§ **Page layout parsing data**:
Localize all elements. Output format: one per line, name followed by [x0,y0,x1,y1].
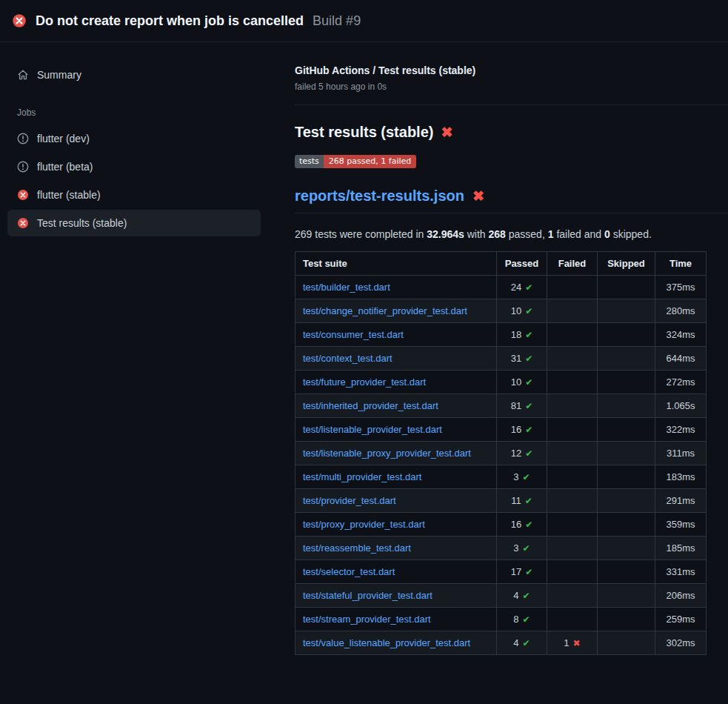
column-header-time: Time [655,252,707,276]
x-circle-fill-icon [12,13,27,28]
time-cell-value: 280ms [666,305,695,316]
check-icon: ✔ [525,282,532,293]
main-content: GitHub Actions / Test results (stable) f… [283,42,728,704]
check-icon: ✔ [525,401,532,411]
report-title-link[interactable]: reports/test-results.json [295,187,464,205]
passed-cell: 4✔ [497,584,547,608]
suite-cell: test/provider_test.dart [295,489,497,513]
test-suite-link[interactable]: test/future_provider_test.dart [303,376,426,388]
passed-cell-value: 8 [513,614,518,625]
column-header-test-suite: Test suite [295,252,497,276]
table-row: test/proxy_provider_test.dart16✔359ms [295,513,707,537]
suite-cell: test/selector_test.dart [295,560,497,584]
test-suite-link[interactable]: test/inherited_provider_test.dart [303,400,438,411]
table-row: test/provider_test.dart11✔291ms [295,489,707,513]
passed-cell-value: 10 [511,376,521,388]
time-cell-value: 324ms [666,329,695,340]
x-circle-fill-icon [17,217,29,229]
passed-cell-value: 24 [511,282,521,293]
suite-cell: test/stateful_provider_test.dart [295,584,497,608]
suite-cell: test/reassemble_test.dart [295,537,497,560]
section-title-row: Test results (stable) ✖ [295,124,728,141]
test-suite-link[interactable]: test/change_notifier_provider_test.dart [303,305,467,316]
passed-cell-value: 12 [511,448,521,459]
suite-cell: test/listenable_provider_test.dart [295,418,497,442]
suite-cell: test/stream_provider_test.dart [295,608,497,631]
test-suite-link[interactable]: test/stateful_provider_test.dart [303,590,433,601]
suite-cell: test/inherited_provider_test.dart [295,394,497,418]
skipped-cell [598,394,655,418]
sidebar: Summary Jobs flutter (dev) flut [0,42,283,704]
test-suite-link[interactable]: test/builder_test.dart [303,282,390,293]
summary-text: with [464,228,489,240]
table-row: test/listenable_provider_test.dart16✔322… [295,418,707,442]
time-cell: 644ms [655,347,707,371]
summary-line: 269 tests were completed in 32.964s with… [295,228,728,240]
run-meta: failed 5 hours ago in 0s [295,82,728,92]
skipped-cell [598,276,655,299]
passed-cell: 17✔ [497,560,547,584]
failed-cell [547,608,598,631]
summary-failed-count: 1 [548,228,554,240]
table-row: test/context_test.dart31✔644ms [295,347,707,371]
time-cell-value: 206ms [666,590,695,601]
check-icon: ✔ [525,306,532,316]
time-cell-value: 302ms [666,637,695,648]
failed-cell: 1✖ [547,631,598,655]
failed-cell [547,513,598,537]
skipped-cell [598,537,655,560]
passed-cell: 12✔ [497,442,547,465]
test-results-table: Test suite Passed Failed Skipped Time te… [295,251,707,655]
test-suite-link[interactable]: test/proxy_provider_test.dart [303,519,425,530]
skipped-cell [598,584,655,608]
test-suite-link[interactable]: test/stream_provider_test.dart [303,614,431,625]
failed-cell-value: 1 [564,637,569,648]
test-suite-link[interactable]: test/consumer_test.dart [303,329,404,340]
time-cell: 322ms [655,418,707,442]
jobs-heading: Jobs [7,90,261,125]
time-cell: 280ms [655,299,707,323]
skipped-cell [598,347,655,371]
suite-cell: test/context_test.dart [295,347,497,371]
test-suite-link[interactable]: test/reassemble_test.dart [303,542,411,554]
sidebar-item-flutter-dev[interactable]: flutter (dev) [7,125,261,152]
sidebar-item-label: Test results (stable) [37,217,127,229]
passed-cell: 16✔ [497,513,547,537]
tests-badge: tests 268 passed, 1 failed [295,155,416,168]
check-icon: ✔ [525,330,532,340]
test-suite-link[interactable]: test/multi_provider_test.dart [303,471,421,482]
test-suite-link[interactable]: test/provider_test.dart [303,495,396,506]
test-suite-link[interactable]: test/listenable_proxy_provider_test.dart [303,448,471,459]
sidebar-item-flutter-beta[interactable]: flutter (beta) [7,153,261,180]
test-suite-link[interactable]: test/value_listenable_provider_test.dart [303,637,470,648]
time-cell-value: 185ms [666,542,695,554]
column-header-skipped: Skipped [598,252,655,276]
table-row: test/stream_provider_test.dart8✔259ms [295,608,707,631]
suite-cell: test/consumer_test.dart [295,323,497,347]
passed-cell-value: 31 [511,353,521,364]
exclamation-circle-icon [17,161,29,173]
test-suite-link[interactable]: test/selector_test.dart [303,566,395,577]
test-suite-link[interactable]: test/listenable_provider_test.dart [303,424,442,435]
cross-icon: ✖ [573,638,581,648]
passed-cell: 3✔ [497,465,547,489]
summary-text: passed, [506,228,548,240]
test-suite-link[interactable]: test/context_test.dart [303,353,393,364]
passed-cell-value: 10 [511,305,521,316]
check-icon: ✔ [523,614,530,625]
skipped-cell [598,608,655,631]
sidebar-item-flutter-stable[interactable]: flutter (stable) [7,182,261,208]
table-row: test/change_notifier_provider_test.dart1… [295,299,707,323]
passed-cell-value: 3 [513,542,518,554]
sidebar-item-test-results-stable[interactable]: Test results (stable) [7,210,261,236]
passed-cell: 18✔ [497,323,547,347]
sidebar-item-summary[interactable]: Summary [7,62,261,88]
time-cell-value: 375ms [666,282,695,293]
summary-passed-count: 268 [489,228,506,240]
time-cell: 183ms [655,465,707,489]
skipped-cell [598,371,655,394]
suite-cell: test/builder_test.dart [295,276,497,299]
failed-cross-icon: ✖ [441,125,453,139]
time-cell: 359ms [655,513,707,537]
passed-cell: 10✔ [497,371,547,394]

§ **TASK INSTRUCTIONS**: Check each line above for the string "tests" and copy every line that has it.

§ **EXERCISE SOLUTION**:
summary-line: 269 tests were completed in 32.964s with… [295,228,728,240]
tests-badge: tests 268 passed, 1 failed [295,155,416,168]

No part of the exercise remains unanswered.